I haven’t read Benson’s Mapp and Lucia books, but my understanding is that they’re light stories about social rivalries and ambitions, and that’s what this book is as well. But it’s also getting at some interesting ideas about the role of women and the bonds of marriage. Amy Ames is about 10 years older than her husband, and her age causes her considerable consternation, even though she appears to be in better health than he is. When a young and attractive rival shows up, the only thing she sees to do at first is to try to make herself look younger, coloring her hair and treating her skin, both of which open herself up to gossip. But so much of her life is about seeking the attention and affection of other people, especially her husband. What else can she do when she sees her husband’s affections drifting away, leaving her open to ridicule and even more vicious gossip.

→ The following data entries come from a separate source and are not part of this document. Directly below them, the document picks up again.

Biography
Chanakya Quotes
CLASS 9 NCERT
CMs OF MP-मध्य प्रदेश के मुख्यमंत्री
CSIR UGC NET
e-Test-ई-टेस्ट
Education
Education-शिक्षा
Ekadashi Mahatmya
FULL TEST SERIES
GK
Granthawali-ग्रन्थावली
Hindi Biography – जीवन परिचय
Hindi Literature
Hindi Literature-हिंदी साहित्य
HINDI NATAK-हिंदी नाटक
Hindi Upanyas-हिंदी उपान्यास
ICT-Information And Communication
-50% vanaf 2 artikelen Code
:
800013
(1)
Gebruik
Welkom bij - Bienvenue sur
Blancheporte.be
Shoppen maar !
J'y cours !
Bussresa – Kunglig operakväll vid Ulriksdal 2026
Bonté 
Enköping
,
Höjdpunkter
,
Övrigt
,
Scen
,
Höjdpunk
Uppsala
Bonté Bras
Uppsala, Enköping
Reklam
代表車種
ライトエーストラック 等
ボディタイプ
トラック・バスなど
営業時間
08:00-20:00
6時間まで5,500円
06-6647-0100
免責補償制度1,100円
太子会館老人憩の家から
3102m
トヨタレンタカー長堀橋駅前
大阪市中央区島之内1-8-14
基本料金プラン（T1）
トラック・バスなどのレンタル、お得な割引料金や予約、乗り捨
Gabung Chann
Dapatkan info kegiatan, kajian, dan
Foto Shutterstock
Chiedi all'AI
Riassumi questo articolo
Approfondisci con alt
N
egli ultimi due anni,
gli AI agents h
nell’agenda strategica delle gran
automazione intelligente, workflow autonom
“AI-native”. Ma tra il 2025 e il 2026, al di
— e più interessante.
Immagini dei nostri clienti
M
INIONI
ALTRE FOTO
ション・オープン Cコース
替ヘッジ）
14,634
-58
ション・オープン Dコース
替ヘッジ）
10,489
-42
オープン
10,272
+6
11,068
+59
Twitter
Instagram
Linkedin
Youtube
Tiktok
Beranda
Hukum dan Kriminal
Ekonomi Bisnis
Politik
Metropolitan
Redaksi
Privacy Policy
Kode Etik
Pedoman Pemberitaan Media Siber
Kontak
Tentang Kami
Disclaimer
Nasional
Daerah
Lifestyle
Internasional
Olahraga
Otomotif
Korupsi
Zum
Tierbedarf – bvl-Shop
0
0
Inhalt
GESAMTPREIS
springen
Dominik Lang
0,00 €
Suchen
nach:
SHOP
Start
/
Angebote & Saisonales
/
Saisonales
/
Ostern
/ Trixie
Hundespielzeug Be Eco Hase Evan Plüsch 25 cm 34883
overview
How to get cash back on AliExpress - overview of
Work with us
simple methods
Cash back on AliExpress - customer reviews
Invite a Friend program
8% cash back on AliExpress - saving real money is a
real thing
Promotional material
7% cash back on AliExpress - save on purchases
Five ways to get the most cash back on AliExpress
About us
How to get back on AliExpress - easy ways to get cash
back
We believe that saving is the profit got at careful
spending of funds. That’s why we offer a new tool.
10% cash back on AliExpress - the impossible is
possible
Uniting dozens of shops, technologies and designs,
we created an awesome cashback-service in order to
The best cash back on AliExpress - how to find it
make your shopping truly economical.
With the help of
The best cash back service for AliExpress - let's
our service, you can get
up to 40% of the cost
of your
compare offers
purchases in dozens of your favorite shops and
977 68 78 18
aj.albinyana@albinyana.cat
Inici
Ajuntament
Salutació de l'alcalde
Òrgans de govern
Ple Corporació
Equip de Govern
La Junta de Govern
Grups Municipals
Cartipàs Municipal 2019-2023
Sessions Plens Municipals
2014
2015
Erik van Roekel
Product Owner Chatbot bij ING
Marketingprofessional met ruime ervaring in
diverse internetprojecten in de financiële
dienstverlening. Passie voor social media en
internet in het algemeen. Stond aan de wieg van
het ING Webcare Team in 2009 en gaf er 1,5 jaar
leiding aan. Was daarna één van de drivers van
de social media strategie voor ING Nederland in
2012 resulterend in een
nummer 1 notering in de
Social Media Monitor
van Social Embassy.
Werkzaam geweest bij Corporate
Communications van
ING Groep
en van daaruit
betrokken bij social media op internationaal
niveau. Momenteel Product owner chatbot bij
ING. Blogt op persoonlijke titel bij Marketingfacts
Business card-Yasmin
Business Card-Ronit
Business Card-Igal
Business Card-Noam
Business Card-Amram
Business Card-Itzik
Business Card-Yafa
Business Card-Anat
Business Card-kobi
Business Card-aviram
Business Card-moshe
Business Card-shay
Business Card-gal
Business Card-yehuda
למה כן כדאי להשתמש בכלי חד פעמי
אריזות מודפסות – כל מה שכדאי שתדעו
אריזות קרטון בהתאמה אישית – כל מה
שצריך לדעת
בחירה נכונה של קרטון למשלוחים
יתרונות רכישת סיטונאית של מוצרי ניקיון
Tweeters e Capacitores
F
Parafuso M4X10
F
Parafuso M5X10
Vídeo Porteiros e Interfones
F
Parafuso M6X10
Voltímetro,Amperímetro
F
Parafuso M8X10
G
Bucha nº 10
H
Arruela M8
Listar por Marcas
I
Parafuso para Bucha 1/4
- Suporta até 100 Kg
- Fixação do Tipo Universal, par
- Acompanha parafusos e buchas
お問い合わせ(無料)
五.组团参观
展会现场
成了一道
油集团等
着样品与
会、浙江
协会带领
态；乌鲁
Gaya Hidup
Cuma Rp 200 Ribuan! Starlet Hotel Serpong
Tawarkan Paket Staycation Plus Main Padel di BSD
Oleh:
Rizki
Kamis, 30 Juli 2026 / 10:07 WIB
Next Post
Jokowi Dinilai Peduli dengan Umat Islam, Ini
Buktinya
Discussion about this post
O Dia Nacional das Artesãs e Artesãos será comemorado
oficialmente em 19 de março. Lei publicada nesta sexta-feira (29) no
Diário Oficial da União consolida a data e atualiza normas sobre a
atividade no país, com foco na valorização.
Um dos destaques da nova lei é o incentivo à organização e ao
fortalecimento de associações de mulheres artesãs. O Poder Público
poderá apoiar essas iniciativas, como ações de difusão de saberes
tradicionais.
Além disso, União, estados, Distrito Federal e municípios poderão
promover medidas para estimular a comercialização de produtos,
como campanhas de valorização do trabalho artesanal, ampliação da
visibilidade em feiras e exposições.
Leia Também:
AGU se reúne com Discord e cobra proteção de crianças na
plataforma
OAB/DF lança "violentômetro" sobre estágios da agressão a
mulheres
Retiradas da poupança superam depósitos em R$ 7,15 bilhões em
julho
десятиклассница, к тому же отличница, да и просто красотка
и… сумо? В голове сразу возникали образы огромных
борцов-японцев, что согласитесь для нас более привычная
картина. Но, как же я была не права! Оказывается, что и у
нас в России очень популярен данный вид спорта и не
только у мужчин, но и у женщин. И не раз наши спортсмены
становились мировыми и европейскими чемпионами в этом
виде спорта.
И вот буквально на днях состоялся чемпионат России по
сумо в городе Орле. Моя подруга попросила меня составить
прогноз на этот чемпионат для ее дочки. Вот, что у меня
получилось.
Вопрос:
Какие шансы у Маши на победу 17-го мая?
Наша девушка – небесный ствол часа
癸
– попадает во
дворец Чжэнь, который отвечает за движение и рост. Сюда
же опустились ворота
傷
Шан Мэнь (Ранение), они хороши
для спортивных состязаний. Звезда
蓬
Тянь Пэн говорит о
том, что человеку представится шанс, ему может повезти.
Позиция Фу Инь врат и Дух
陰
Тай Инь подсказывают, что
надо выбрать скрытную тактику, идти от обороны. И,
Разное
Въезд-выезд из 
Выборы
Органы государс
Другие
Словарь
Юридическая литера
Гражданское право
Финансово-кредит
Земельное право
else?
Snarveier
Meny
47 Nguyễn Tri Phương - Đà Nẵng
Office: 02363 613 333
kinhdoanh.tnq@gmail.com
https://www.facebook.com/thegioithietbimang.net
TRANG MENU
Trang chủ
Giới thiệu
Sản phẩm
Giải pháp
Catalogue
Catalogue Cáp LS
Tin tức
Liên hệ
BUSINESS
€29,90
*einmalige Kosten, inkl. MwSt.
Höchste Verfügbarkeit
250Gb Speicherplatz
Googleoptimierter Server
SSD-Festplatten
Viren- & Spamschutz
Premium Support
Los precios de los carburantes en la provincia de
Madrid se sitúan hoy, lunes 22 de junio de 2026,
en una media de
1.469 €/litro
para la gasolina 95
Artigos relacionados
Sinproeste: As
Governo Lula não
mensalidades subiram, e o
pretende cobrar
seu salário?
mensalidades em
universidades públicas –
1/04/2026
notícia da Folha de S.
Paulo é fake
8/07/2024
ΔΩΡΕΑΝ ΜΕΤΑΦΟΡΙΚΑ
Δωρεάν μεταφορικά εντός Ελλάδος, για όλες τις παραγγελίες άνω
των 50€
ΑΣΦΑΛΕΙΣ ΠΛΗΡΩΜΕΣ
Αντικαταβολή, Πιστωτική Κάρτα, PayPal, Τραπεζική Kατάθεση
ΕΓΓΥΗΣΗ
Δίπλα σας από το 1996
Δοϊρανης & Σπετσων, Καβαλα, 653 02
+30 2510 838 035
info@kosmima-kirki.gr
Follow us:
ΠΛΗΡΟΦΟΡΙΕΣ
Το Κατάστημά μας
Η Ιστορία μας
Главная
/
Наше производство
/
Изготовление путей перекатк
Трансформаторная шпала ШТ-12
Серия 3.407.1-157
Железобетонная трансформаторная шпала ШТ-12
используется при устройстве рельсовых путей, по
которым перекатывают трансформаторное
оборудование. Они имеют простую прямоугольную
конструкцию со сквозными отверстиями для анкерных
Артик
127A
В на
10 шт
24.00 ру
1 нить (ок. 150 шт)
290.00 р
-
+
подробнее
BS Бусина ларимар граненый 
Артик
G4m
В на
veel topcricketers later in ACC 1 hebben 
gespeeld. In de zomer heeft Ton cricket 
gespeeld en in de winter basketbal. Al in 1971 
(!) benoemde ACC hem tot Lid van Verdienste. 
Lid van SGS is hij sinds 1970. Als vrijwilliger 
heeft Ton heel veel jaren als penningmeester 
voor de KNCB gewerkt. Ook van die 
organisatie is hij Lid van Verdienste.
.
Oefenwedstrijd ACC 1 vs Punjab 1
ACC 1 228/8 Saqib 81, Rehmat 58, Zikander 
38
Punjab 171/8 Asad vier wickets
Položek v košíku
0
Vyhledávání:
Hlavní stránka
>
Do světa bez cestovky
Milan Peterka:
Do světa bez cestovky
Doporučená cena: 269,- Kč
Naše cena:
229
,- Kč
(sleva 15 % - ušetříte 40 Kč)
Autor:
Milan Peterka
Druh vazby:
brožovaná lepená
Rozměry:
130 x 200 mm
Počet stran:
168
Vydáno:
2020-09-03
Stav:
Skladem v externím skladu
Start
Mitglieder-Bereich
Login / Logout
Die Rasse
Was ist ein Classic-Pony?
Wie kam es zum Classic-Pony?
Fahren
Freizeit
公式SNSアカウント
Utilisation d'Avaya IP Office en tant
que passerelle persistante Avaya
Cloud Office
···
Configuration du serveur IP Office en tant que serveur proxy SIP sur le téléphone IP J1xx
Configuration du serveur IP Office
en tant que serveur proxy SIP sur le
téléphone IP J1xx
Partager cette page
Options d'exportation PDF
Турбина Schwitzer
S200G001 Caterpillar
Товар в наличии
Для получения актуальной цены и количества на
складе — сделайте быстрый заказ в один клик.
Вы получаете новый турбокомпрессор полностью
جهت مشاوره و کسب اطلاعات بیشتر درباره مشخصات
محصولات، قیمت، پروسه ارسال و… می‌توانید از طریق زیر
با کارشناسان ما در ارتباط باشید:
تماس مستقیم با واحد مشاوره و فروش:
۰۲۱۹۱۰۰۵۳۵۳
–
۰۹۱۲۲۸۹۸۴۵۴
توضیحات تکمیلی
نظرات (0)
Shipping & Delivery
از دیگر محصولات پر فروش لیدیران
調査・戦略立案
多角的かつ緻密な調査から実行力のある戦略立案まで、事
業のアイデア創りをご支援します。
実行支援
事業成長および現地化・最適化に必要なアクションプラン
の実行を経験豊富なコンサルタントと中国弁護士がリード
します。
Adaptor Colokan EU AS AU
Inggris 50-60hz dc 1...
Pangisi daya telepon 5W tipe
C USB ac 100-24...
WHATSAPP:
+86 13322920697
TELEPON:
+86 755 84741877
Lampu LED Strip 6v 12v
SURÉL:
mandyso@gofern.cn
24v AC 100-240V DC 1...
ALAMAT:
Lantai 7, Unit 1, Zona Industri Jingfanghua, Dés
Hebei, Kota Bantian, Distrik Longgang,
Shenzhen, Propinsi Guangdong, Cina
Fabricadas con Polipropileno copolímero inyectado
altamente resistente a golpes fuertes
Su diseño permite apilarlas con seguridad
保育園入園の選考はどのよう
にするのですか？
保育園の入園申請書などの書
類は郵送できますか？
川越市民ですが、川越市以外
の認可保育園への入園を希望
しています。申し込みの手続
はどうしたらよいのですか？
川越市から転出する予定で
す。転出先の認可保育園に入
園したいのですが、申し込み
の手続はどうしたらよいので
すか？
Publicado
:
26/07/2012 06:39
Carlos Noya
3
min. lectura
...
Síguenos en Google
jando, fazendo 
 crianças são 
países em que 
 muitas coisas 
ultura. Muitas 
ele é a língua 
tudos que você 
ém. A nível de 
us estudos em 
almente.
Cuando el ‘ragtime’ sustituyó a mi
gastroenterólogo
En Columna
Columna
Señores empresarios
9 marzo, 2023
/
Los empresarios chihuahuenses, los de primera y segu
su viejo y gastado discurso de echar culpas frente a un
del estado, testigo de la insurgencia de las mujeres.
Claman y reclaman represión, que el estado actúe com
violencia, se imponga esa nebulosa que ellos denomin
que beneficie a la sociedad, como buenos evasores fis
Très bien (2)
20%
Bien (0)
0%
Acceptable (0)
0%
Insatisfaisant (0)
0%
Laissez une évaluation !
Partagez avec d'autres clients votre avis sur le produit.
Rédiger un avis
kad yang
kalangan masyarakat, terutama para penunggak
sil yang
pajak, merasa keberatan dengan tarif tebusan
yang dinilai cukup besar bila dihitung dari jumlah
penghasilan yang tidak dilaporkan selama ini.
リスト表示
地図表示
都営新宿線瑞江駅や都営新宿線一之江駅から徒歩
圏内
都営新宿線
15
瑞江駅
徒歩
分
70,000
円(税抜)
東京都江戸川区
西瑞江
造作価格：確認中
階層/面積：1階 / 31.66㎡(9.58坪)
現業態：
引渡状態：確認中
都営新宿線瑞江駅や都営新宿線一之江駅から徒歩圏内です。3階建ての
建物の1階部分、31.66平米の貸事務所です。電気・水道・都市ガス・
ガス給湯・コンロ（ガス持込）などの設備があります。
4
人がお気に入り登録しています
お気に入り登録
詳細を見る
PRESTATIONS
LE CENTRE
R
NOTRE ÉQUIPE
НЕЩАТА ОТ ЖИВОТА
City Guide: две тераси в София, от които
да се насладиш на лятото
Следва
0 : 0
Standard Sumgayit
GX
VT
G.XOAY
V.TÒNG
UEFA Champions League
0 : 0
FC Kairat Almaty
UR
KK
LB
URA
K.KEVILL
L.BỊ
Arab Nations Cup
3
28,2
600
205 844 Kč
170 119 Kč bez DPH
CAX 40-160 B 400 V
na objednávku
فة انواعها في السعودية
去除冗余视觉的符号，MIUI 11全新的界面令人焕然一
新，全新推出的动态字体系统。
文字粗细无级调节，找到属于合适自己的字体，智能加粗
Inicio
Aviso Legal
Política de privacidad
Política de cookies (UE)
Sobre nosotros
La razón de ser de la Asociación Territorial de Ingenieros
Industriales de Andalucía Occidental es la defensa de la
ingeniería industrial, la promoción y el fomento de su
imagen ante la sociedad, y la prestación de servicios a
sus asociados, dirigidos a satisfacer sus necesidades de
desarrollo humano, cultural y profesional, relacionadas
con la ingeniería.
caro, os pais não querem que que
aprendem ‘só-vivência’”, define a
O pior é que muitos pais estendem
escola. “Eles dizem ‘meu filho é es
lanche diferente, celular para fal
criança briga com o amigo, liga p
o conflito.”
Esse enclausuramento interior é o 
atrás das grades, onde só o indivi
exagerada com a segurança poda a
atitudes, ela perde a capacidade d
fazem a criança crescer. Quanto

Eventually, however, Mrs. Ames finds a new interest and takes up the cause of the suffragettes. I’m not quite sure what to make of Benson’s attitudes toward the suffragettes. The one demonstration Mrs. Ames organizes is something of a disaster. Yet the work gives her something meaningful to focus on, as she realizes when she reflects on her past efforts at beautification:

She had taken so much trouble with so paltry a purpose. And yet that innocent and natural coquetry was not quite dead in her; no woman’s heart need be so old that it no longer cares whether she is pleasing in her husband’s eyes. Only today, it seemed to Mrs Ames that her pains had been as disproportionate to her purpose as they had been to its result; now she longed to take pains for a purpose that was somewhat deeper than that for which she softened her wrinkles and refreshed the color of her hair.

In the end, though, this is not a book about a woman finding a new purpose through political action. Instead, political action and the strength she found in speaking up in that arena enables her to find the strength to speak up for her own marriage. So the narrative neither exactly endorses nor rejects the cause of women’s suffrage. It’s not a main concern of the narrative — more of a means to an end. But, in 1912, that might not be so bad.